Categories Biometrics News  |  Schools  |  Surveillance
Entrenched positions on biometric surveillance in NY schools aired
 

The U.S. state of New York’s IT services agency listened last week to testimony about putting biometric ID and surveillance systems in a school district near famed Niagara Falls. The feedback is supposed to inform a state-mandated report on the topic.

The Lockport City School District, which had deployed a 300-camera Aegis system in May 2019, had to stop using it in 2020. That was when state legislators imposed a moratorium on school use of biometric surveillance.

The state, reacting to a growing controversy about the systems’ use on campuses, said the moratorium would remain until the New York State Education Department studied how students, staff, faculty, administrators and visitors would be affected.

There is no deadline for a new vote.

Looking at the coverage of the hearing, nothing new was voiced.

A representative of the Security Industry Association and a counterpart from the human rights advocacy group the New York Civil Liberties Union (and other privacy rights organization) squared off.

The SIA’s Jake Parker was quoted in the local Lockport Journal saying digitally or otherwise, districts have to keep dangerous people out of schools, and biometric surveillance is the best option.

Parker’s viewpoint was backed by testimony from the chief privacy officer of the state’s IT services office, Michael Jones.
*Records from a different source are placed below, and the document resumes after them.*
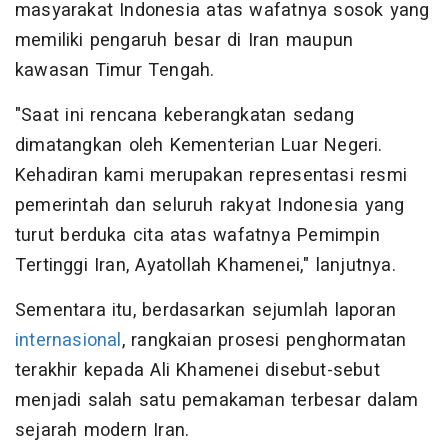
masyarakat Indonesia atas wafatnya sosok yang
memiliki pengaruh besar di Iran maupun
kawasan Timur Tengah.
"Saat ini rencana keberangkatan sedang
dimatangkan oleh Kementerian Luar Negeri.
Kehadiran kami merupakan representasi resmi
pemerintah dan seluruh rakyat Indonesia yang
turut berduka cita atas wafatnya Pemimpin
Tertinggi Iran, Ayatollah Khamenei," lanjutnya.
Sementara itu, berdasarkan sejumlah laporan
internasional
, rangkaian prosesi penghormatan
terakhir kepada Ali Khamenei disebut-sebut
menjadi salah satu pemakaman terbesar dalam
sejarah modern Iran.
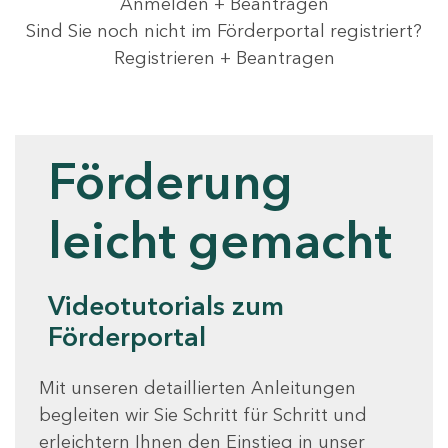
Anmelden + Beantragen
Sind Sie noch nicht im Förderportal registriert?
Registrieren + Beantragen
Videotutorials
Förderung
leicht gemacht
Videotutorials zum
Förderportal
Mit unseren detaillierten Anleitungen
begleiten wir Sie Schritt für Schritt und
erleichtern Ihnen den Einstieg in unser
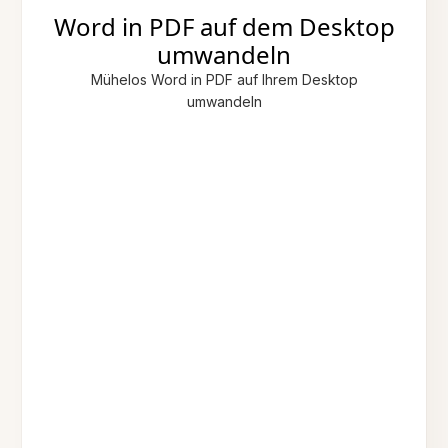
Word in PDF auf dem Desktop
umwandeln
Mühelos Word in PDF auf Ihrem Desktop
umwandeln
Jones said some opponents of biometric surveillance mistakenly think the systems track people and objects, according to reporting by local television broadcaster WENY.

Juan Miguel, program associate of the NYCLU, said restarting surveillance in Lockport would make students “guinea pigs” in the early use of a technology that has a record of being expensive, inaccurate and invasive.

Lockport resident Jim Schultz said that school administrators would have to designate every possible dangerous subject for the software to be as effective as it can be, and that is an unrealistic expectation.

Schultz, who also is the founder and executive director of The Democracy Center, an international human rights organization, also said that false alarms received by the police would result in a full-scale armed response.